Toutes les entreprises Françaises appelées à exposer à l’étranger se posent la question : Pourquoi les salons français sont chers ?
Plus précisément, pourquoi le coût de participation aux salons est il plus cher en France qu’à l’étranger et ce, indépendamment du coût du déplacement ?
Autre question, pourquoi les grands salons mondiaux sont ils généralement à l’étranger, tel le CES de Las Vegas, l’E3 à LA, le CEBIT à Hanovre ou l’IFA à Berlin ?
Encore plus douloureux, pourquoi la France perd des salons internationaux au profit de ses voisins Européens ?
Pourquoi les salons français sont chers ? Le cas du Mobile World Congress
Cela a été notamment le cas du Mobile World Congress, le plus grand salon mondial sur la téléphonie mobile.

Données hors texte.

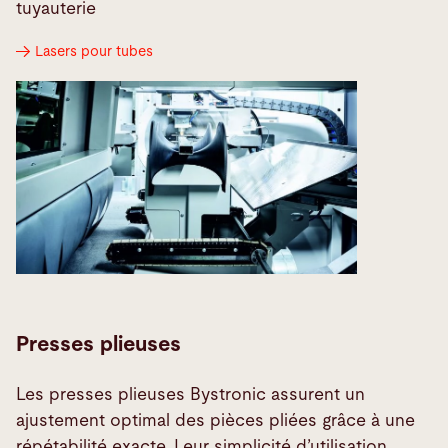
tuyauterie
Lasers pour tubes
Presses plieuses
Les presses plieuses Bystronic assurent un
ajustement optimal des pièces pliées grâce à une
répétabilité exacte. Leur simplicité d’utilisation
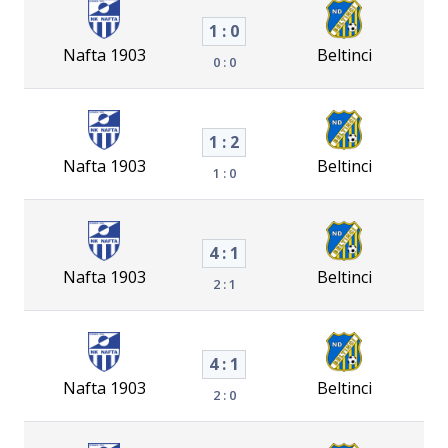
1 : 0
Nafta 1903
Beltinci
0 : 0
1 : 2
Nafta 1903
Beltinci
1 : 0
4 : 1
Nafta 1903
Beltinci
2 : 1
4 : 1
Nafta 1903
Beltinci
2 : 0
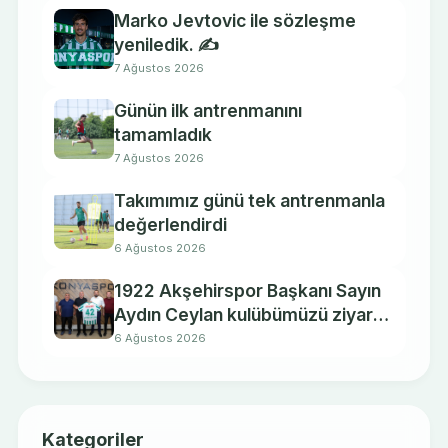
Marko Jevtovic ile sözleşme
yeniledik. ✍️
7 Ağustos 2026
Günün ilk antrenmanını
tamamladık
7 Ağustos 2026
Takımımız günü tek antrenmanla
değerlendirdi
6 Ağustos 2026
1922 Akşehirspor Başkanı Sayın
Aydın Ceylan kulübümüzü ziyaret
etti.
6 Ağustos 2026
Kategoriler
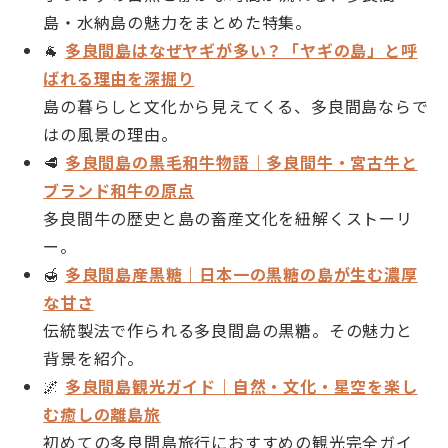
島・水納島の魅力をまとめた特集。
🐐
多良間島はなぜヤギが多い？「ヤギの島」と呼
ばれる理由を深掘り
島の暮らしと文化から見えてくる、多良間島ならで
はの風景の理由。
🥩
多良間島の黒毛和牛物語｜多良間牛・宮古牛と
ブランド和牛の原点
多良間牛の歴史と島の畜産文化を紐解くストーリ
ー。
🍯
多良間島産黒糖｜日本一の黒糖の島が生む濃厚
な甘さ
伝統製法で作られる多良間島の黒糖。その魅力と
背景を紹介。
🌌
多良間島観光ガイド｜自然・文化・星空を楽し
む癒しの離島旅
初めての多良間島旅行におすすめの観光完全ガイ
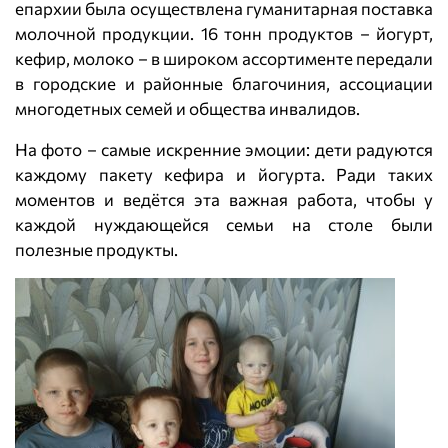
епархии была осуществлена гуманитарная поставка
молочной продукции. 16 тонн продуктов – йогурт,
кефир, молоко – в широком ассортименте передали
в городские и районные благочиния, ассоциации
многодетных семей и общества инвалидов.
На фото – самые искренние эмоции: дети радуются
каждому пакету кефира и йогурта. Ради таких
моментов и ведётся эта важная работа, чтобы у
каждой нуждающейся семьи на столе были
полезные продукты.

Organisé par l’association GSM, qui regroupe plus de 1000 entreprises liées à la téléphonie mobile, dont près de 900 opérateurs ! Autrefois, ce salon prestigieux se tenait à Cannes, dont le Maire de l’époque, Bernard BROCHAND, un de mes proches, fut très fier.
L’explication officielle sera sans doute de dire que les capacités des parcs ne permettent pas de les garder compte tenu de leur expansion.

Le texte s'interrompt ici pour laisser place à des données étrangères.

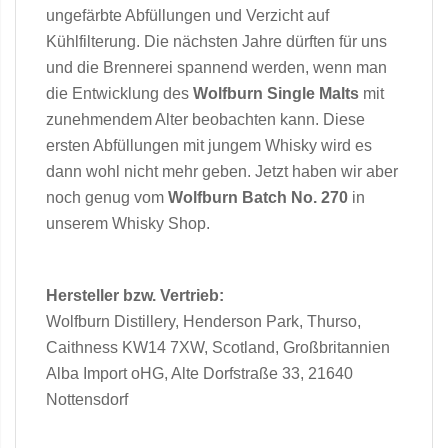
ungefärbte Abfüllungen und Verzicht auf
Kühlfilterung. Die nächsten Jahre dürften für uns
und die Brennerei spannend werden, wenn man
die Entwicklung des
Wolfburn Single Malts
mit
zunehmendem Alter beobachten kann. Diese
ersten Abfüllungen mit jungem Whisky wird es
dann wohl nicht mehr geben. Jetzt haben wir aber
noch genug vom
Wolfburn Batch No. 270
in
unserem Whisky Shop.
Hersteller bzw. Vertrieb:
Wolfburn Distillery, Henderson Park, Thurso,
Caithness KW14 7XW, Scotland, Großbritannien
Alba Import oHG, Alte Dorfstraße 33, 21640
Nottensdorf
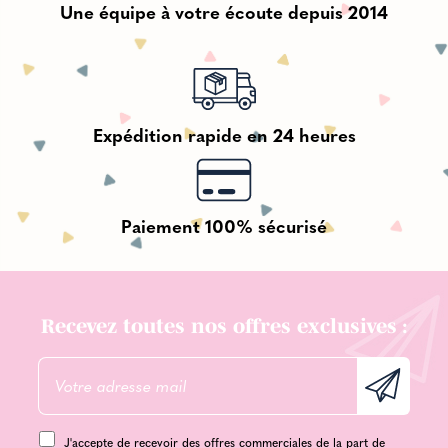
Une équipe à votre écoute depuis 2014
Expédition rapide en 24 heures
Paiement 100% sécurisé
Recevez toutes nos offres exclusives :
J'accepte de recevoir des offres commerciales de la part de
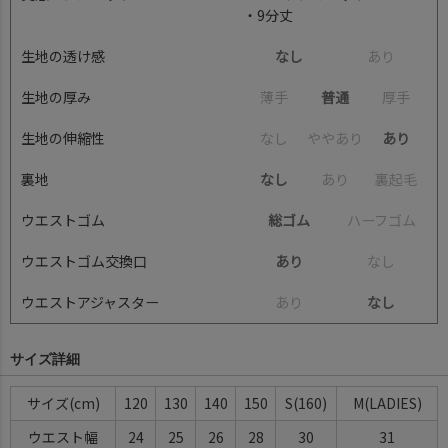
・9分丈
生地の透け感
なし
あ
り
生地の厚み
薄
手
普通
厚
手
生地の伸縮性
な
し
や
や
あ
り
あり
裏地
なし
あ
り
裏
起
毛
ウエストゴム
総ゴム
ハ
ー
フ
ゴ
ム
ウエストゴム交換口
あり
な
し
ウエストアジャスター
あ
り
なし
サイズ詳細
サイズ(cm)
120
130
140
150
S(160)
M(LADIES)
ウエスト幅
24
25
26
28
30
31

C’est bien entendu partiellement inexact, les seuls parcs de VIPARIS totalisent plus de 500.000 m2 d’exposition à Paris.
Alors, pourquoi les salons sont-ils plus chers en France ?
L’explication première est économique :
Prenons le modèle Allemand, très similaire au modèle Espagnol ou aux autres modèles Européens et mondiaux. Les parcs appartiennent souvent selon le cas soit à l’Etat, soit aux Länder (l’équivalent de nos régions) soit aux villes. Et si ce n’est pas le cas, ils sont aidés par les mêmes institutions.
En France les parcs appartiennent, ou sont gérés, pour la plupart par des groupes privés, VIPARIS avec UNIBAIL en région Parisienne, GL (Générale Location) plutôt en province.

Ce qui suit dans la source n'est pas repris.